Probability & Statisitcs (ST370) Chapter 11 Notes from
The Cartoon Guide to Statistics
Authored by Larry Gonick and Woollcott Smith
Regression analysis attempts to fit a line to a data set. Is uses
the X axis as the independent varaible and the Y axis for the dependant
variable. The form of linear regression is y=a+bx.
The things to keep in mind is that we use the bar to represent mean
(ie X bar means the mean of the X values). To find the linear regression
line. First we calculate the sum of the difference of points from
the mean (x-xbar). Then we find the sum of the difference of the
points from the y mean (y-ybar). We multiple the two sums together to
get the numerator (top) of b, and use the (x-xbar)^2 value to get the
denominator (bottom) of b. We then find a in the formula above as
a=ybar - b * xbar. Taking these two value and substituting them back
into y=a+bx give us the linear regression line.
You use the (y-yhat)^2 to find the error. This value is actually the
y actual and subtract the "hat" value, which is the value predicted by
the regression line, and then take the sum of the squares to get the
amount of error. The proportion of error is this number divided by
(y-ybar)^2 with all of the values summed.
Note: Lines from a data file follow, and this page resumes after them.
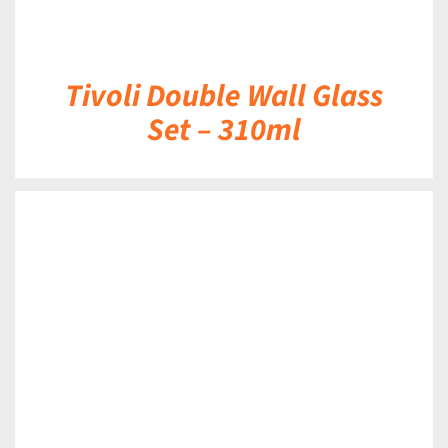
Tivoli Double Wall Glass
Set – 310ml
DETAILS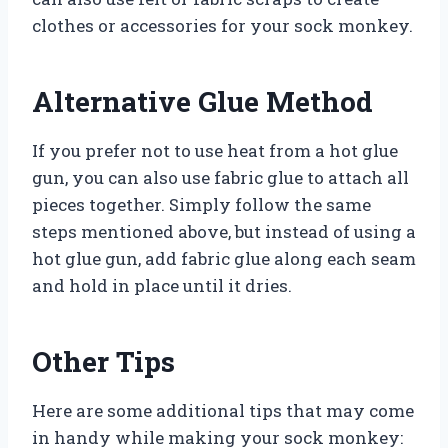
clothes or accessories for your sock monkey.
Alternative Glue Method
If you prefer not to use heat from a hot glue
gun, you can also use fabric glue to attach all
pieces together. Simply follow the same
steps mentioned above, but instead of using a
hot glue gun, add fabric glue along each seam
and hold in place until it dries.
Other Tips
Here are some additional tips that may come
in handy while making your sock monkey: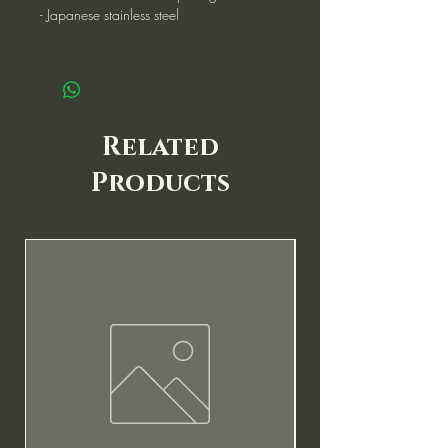
- Japanese stainless steel
Related
Products
New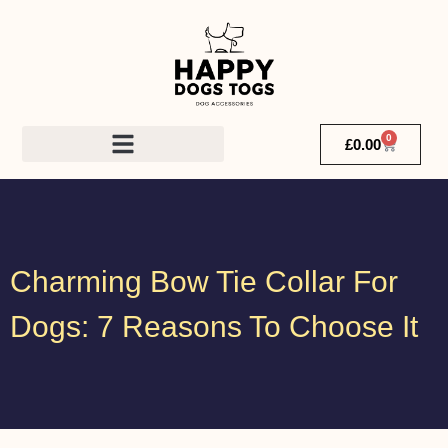
0
£
0.00
Charming Bow Tie Collar For
Dogs: 7 Reasons To Choose It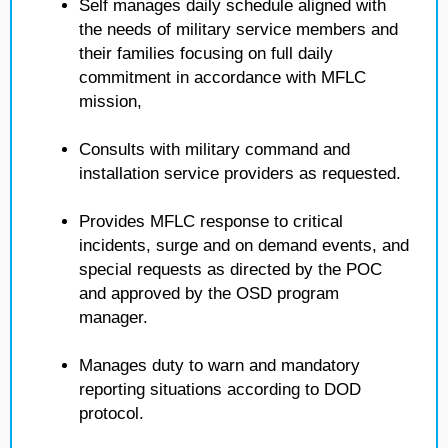
Self manages daily schedule aligned with
the needs of military service members and
their families focusing on full daily
commitment in accordance with MFLC
mission,
Consults with military command and
installation service providers as requested.
Provides MFLC response to critical
incidents, surge and on demand events, and
special requests as directed by the POC
and approved by the OSD program
manager.
Manages duty to warn and mandatory
reporting situations according to DOD
protocol.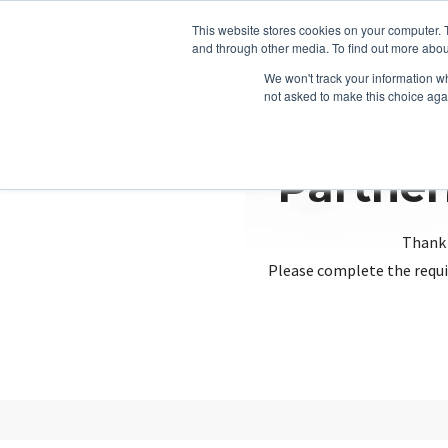
This website stores cookies on your computer. 
and through other media. To find out more abou
We won't track your information whe
not asked to make this choice aga
Partner
Thank 
Please complete the requi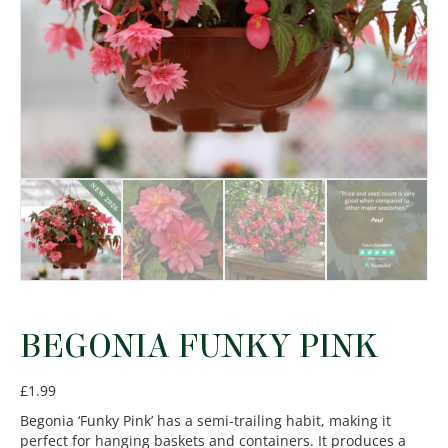
BEGONIA FUNKY PINK
£
1.99
Begonia ‘Funky Pink’ has a semi-trailing habit, making it
perfect for hanging baskets and containers. It produces a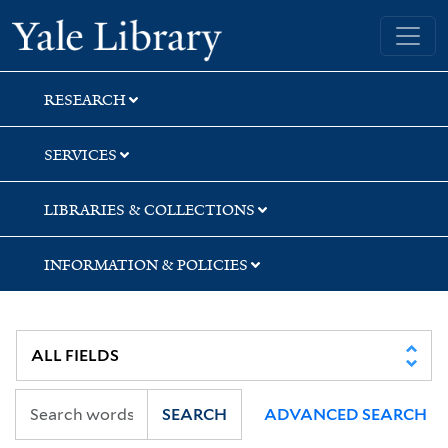
Skip
Skip
Skip
Yale University Library
to
to
to
search
main
first
content
result
RESEARCH
SERVICES
LIBRARIES & COLLECTIONS
INFORMATION & POLICIES
SEARCH
ADVANCED SEARCH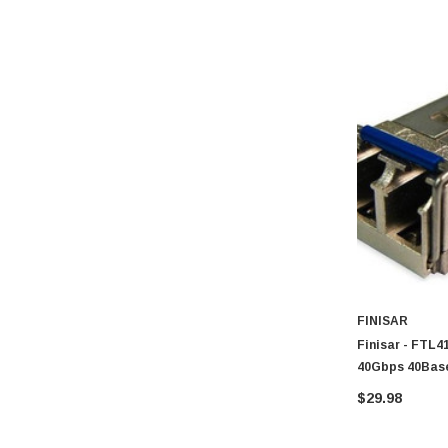
FINISAR
Finisar - FTL
40Gbps 40Bas
$29.98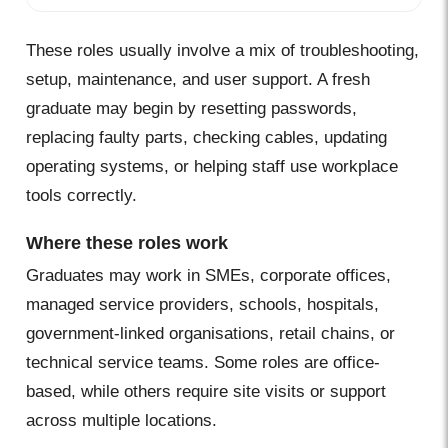
These roles usually involve a mix of troubleshooting,
setup, maintenance, and user support. A fresh
graduate may begin by resetting passwords,
replacing faulty parts, checking cables, updating
operating systems, or helping staff use workplace
tools correctly.
Where these roles work
Graduates may work in SMEs, corporate offices,
managed service providers, schools, hospitals,
government-linked organisations, retail chains, or
technical service teams. Some roles are office-
based, while others require site visits or support
across multiple locations.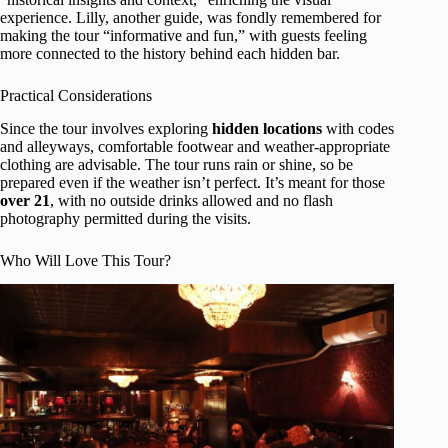
experience. Lilly, another guide, was fondly remembered for
making the tour “informative and fun,” with guests feeling
more connected to the history behind each hidden bar.
Practical Considerations
Since the tour involves exploring
hidden locations
with codes
and alleyways, comfortable footwear and weather-appropriate
clothing are advisable. The tour runs rain or shine, so be
prepared even if the weather isn’t perfect. It’s meant for those
over 21
, with no outside drinks allowed and no flash
photography permitted during the visits.
Who Will Love This Tour?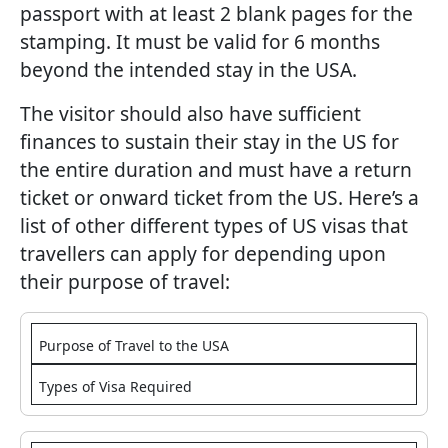
passport with at least 2 blank pages for the
stamping. It must be valid for 6 months
beyond the intended stay in the USA.
The visitor should also have sufficient
finances to sustain their stay in the US for
the entire duration and must have a return
ticket or onward ticket from the US. Here’s a
list of other different types of US visas that
travellers can apply for depending upon
their purpose of travel:
Purpose of Travel to the USA
Types of Visa Required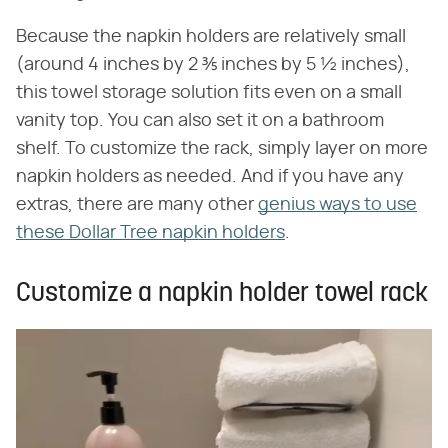
Because the napkin holders are relatively small
(around 4 inches by 2 ⅗ inches by 5 ½ inches),
this towel storage solution fits even on a small
vanity top. You can also set it on a bathroom
shelf. To customize the rack, simply layer on more
napkin holders as needed. And if you have any
extras, there are many other
genius ways to use
these Dollar Tree napkin holders
.
Customize a napkin holder towel rack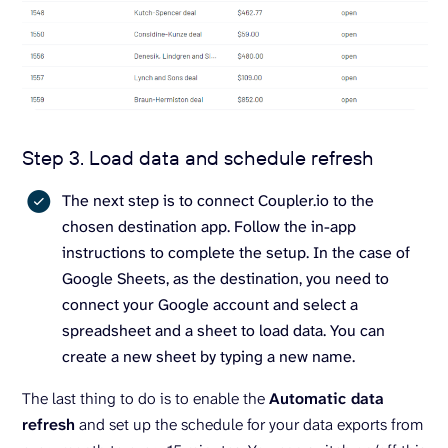
Step 3. Load data and schedule refresh
The next step is to connect Coupler.io to the
chosen destination app. Follow the in-app
instructions to complete the setup. In the case of
Google Sheets, as the destination, you need to
connect your Google account and select a
spreadsheet and a sheet to load data. You can
create a new sheet by typing a new name.
The last thing to do is to enable the
Automatic data
refresh
and set up the schedule for your data exports from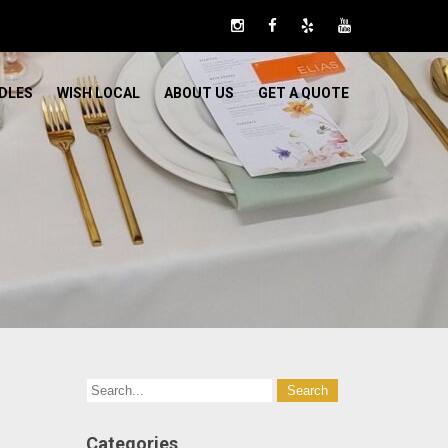
DLES
WISH LOCAL
ABOUT US
GET A QUOTE
Categories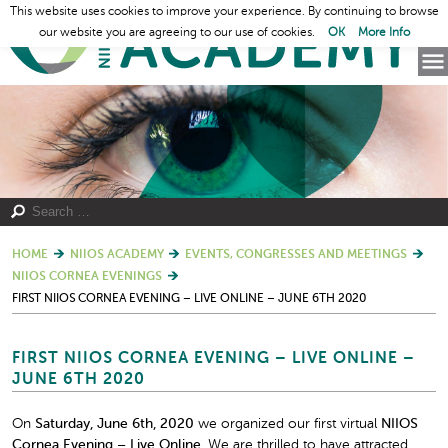
This website uses cookies to improve your experience. By continuing to browse
our website you are agreeing to our use of cookies.
OK
More Info
HOME
NIIOS ACADEMY
EVENTS, CONGRESSES AND MEETINGS
NIIOS CORNEA EVENINGS
FIRST NIIOS CORNEA EVENING – LIVE ONLINE – JUNE 6TH 2020
FIRST NIIOS CORNEA EVENING – LIVE ONLINE –
JUNE 6TH 2020
On
Saturday, June 6
th
, 2020
we organized our first virtual
NIIOS
Cornea Evening – Live Online.
We are thrilled to have attracted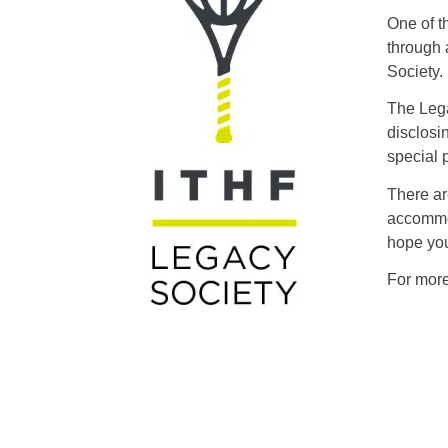
One of t
through 
Society.
The Lega
disclosi
special 
There ar
accommod
hope you
For more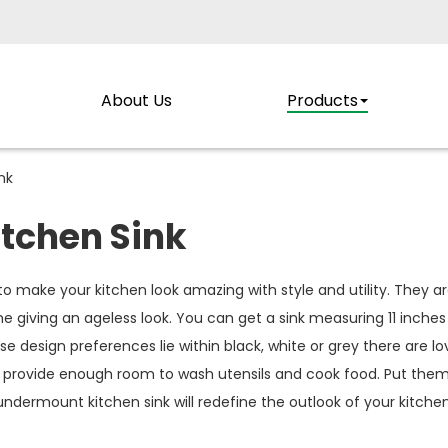
About Us
Products
nk
tchen Sink
to make your kitchen look amazing with style and utility. They a
 giving an ageless look. You can get a sink measuring 11 inches f
 design preferences lie within black, white or grey there are lo
 provide enough room to wash utensils and cook food. Put them
ndermount kitchen sink will redefine the outlook of your kitchen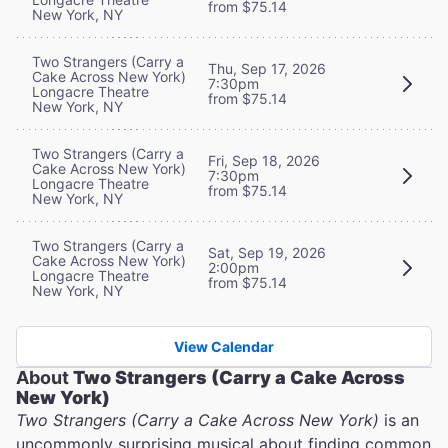
from $75.14
New York, NY
Two Strangers (Carry a
Thu, Sep 17, 2026
Cake Across New York)
7:30pm
Longacre Theatre
from $75.14
New York, NY
Two Strangers (Carry a
Fri, Sep 18, 2026
Cake Across New York)
7:30pm
Longacre Theatre
from $75.14
New York, NY
Two Strangers (Carry a
Sat, Sep 19, 2026
Cake Across New York)
2:00pm
Longacre Theatre
from $75.14
New York, NY
View Calendar
About
Two Strangers (Carry a Cake Across
New York)
Two Strangers (Carry a Cake Across New York)
is an
uncommonly surprising musical about finding common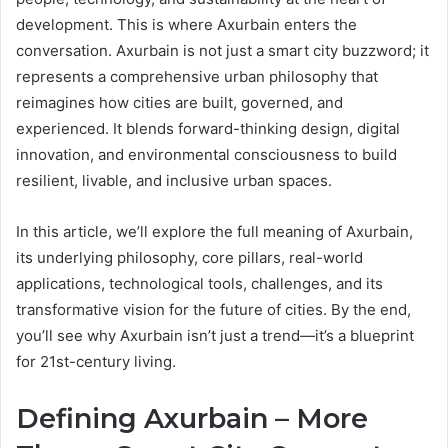
development. This is where Axurbain enters the
conversation. Axurbain is not just a smart city buzzword; it
represents a comprehensive urban philosophy that
reimagines how cities are built, governed, and
experienced. It blends forward-thinking design, digital
innovation, and environmental consciousness to build
resilient, livable, and inclusive urban spaces.
In this article, we’ll explore the full meaning of Axurbain,
its underlying philosophy, core pillars, real-world
applications, technological tools, challenges, and its
transformative vision for the future of cities. By the end,
you’ll see why Axurbain isn’t just a trend—it’s a blueprint
for 21st-century living.
Defining Axurbain – More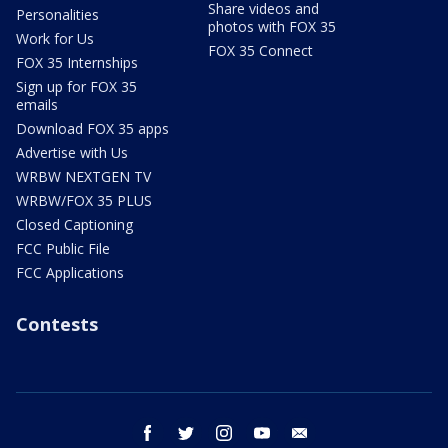
Share videos and
Personalities
photos with FOX 35
Work for Us
FOX 35 Connect
FOX 35 Internships
Sign up for FOX 35
emails
Download FOX 35 apps
Advertise with Us
WRBW NEXTGEN TV
WRBW/FOX 35 PLUS
Closed Captioning
FCC Public File
FCC Applications
Contests
facebook
twitter
instagram
youtube
email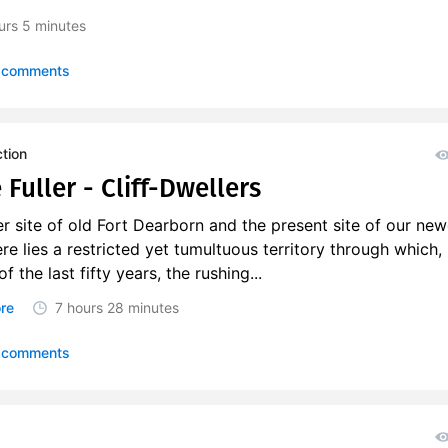
urs
5 minutes
 comments
ction
Fuller - Cliff-Dwellers
 site of old Fort Dearborn and the present site of our new
re lies a restricted yet tumultuous territory through which,
f the last fifty years, the rushing...
re
7 hours
28 minutes
 comments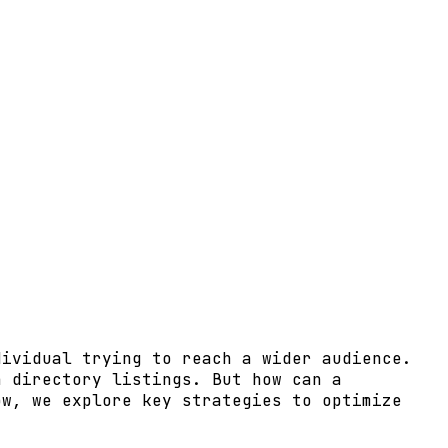
dividual trying to reach a wider audience.
h directory listings. But how can a
ow, we explore key strategies to optimize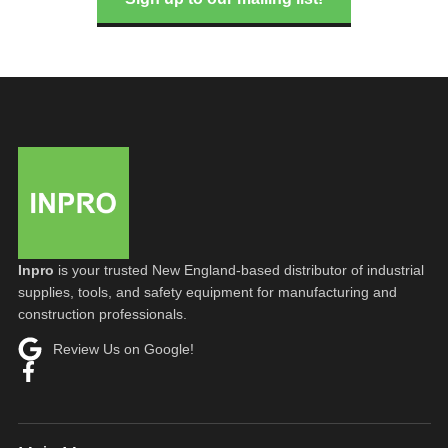
Inpro
is your trusted New England-based distributor of industrial
supplies, tools, and safety equipment for manufacturing and
construction professionals.
Review Us on Google!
One minus this value
is known as R^2. The closer to 1 this value is, the better the fit.
The correlation coefficient is the square root of R^2 with the sign
of b from y=a+bx. If the sign is positive then the line goes up and
to the right, if it is negative then it goes down and to the right.
If you plot your residuals and there is a pattern, then you might
need to resort to non-linear analysis of the problem.